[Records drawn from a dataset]
== Segment start ==

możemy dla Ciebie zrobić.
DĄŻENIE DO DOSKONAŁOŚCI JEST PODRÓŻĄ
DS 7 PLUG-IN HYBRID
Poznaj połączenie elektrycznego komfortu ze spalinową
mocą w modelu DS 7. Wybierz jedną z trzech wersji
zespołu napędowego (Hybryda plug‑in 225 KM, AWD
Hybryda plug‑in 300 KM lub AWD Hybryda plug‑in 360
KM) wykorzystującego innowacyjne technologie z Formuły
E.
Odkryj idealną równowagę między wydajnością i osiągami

== Segment end ==

- Aim of the task
Tally the lines in the records that hold the word "Hybryda", and state only the resulting number.

- Task result
2